◆ WHAT TO PRODUCE ◆
Everything from the line containing "目元 (256, 1046)" through the line containing "口元 (267, 1114)" in the listing below should be copied exactly, and nothing more.

◆ PROVIDED DATA ◆
%%
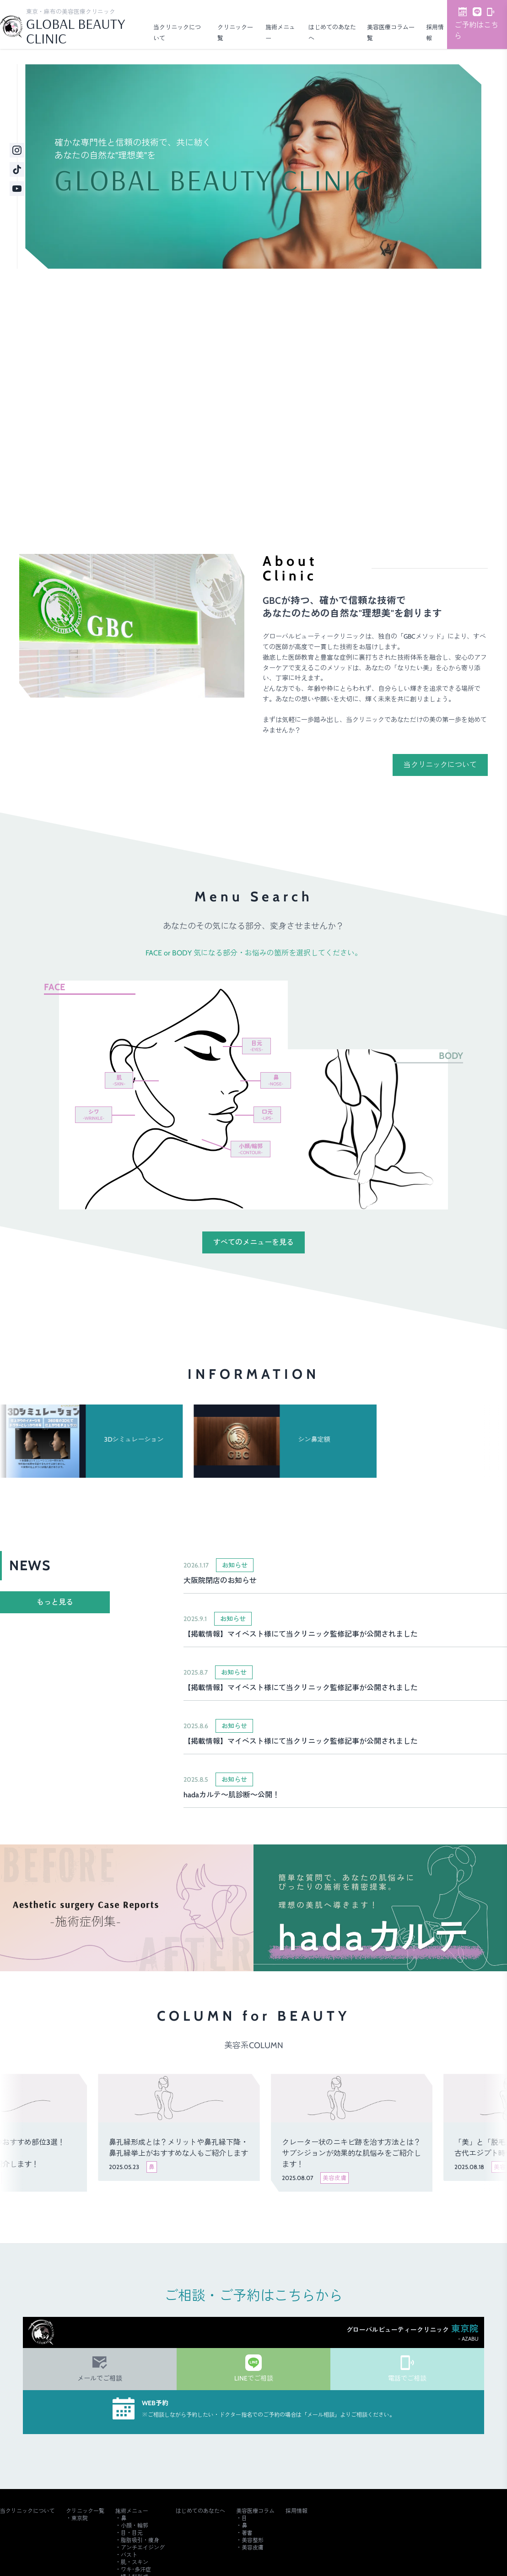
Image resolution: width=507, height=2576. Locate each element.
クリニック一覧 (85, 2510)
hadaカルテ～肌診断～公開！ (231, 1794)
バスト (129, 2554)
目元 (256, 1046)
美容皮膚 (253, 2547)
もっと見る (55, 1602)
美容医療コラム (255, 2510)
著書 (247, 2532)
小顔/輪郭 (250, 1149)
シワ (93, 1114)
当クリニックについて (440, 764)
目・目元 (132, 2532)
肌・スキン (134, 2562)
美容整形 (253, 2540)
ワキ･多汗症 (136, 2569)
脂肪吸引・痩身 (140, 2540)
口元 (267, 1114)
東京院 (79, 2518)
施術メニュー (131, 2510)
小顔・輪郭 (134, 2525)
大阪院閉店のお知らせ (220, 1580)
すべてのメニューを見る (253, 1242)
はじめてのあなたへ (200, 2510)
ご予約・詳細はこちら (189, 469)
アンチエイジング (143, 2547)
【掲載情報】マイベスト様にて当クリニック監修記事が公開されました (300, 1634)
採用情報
%%
%%
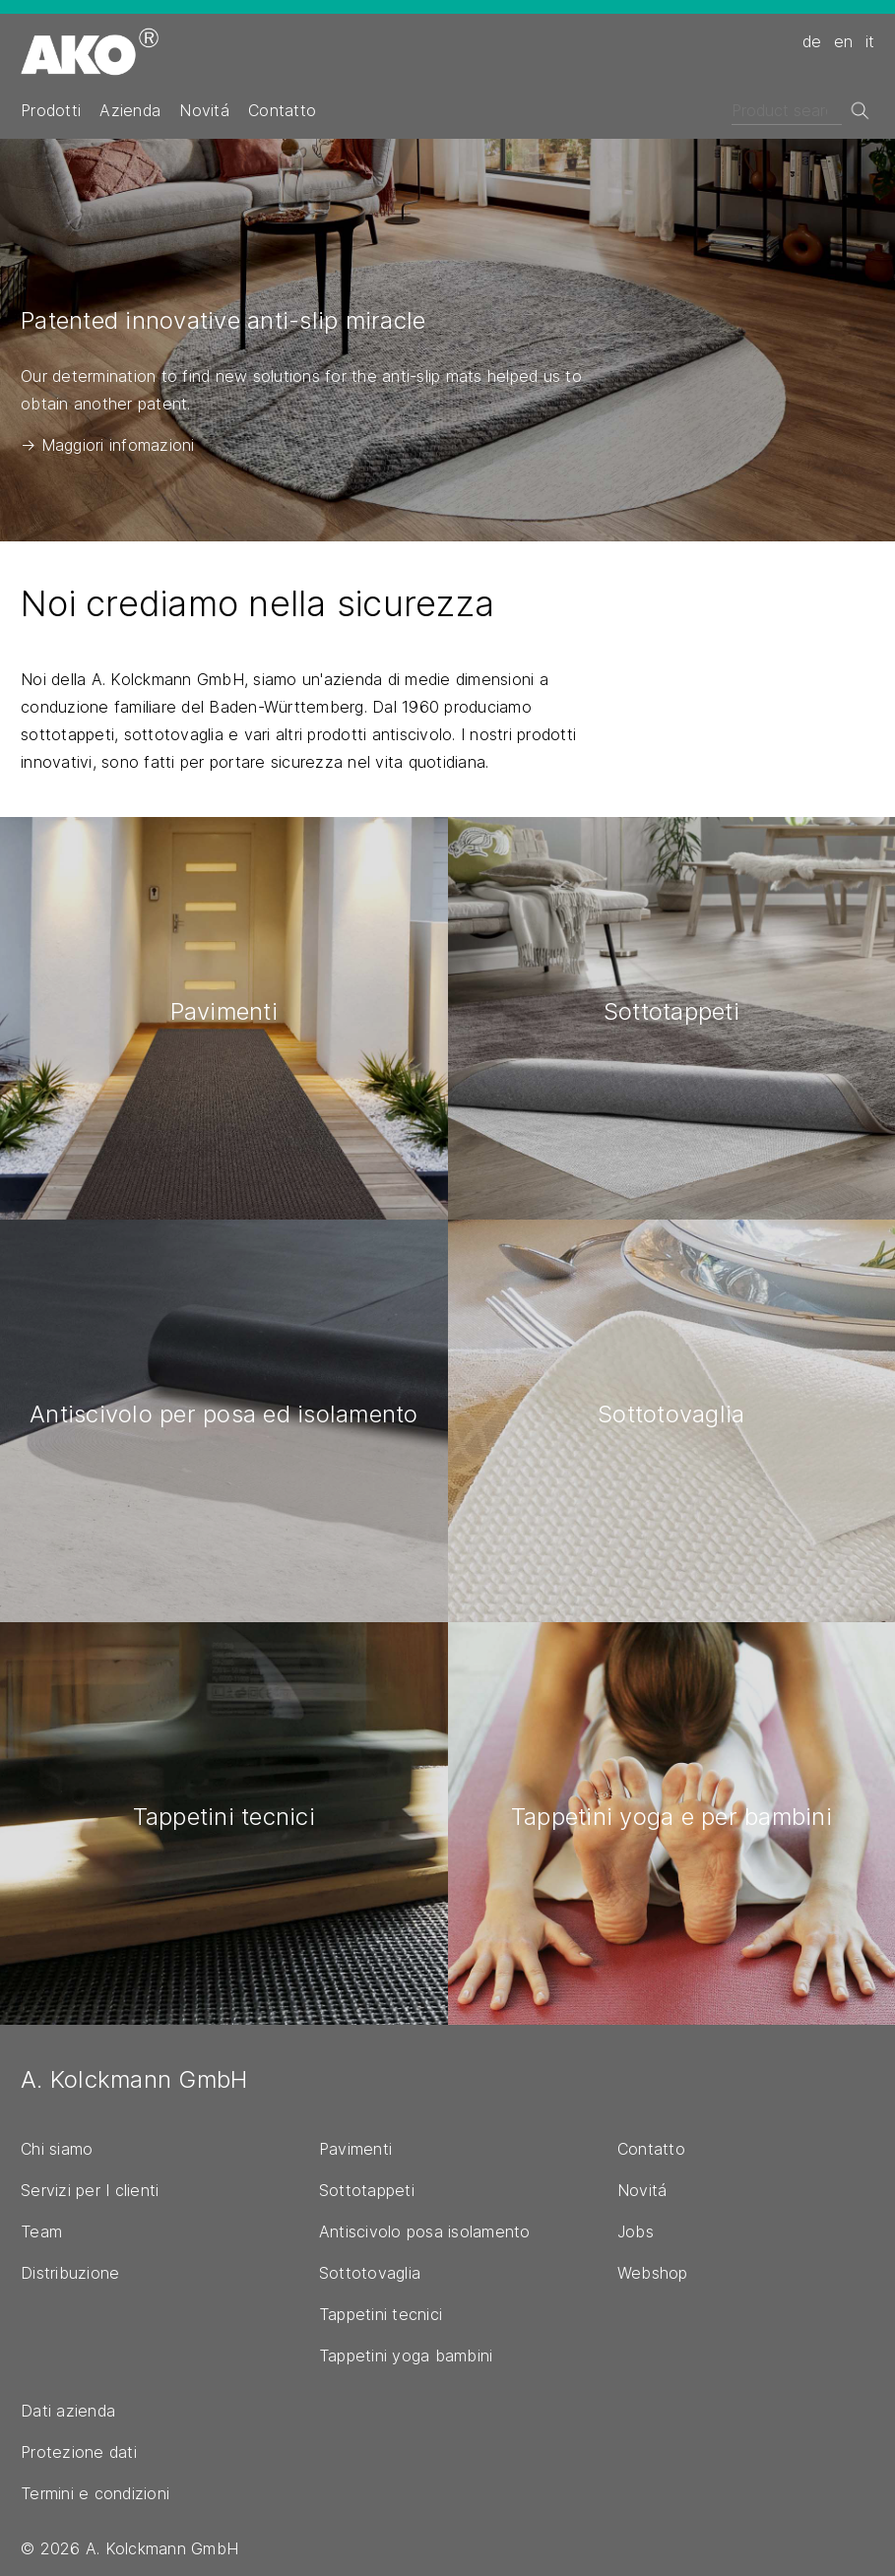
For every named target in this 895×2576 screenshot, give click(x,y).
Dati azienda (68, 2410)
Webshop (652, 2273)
%%
◆ WRITTEN SOLUTION ◆
目元 (256, 1046)
美容皮膚 (253, 2547)
もっと見る (55, 1602)
美容医療コラム (255, 2510)
著書 (247, 2532)
小顔/輪郭 (250, 1149)
シワ (93, 1114)
当クリニックについて (440, 764)
目・目元 (132, 2532)
肌・スキン (134, 2562)
美容整形 (253, 2540)
ワキ･多汗症 (136, 2569)
脂肪吸引・痩身 (140, 2540)
口元 (267, 1114)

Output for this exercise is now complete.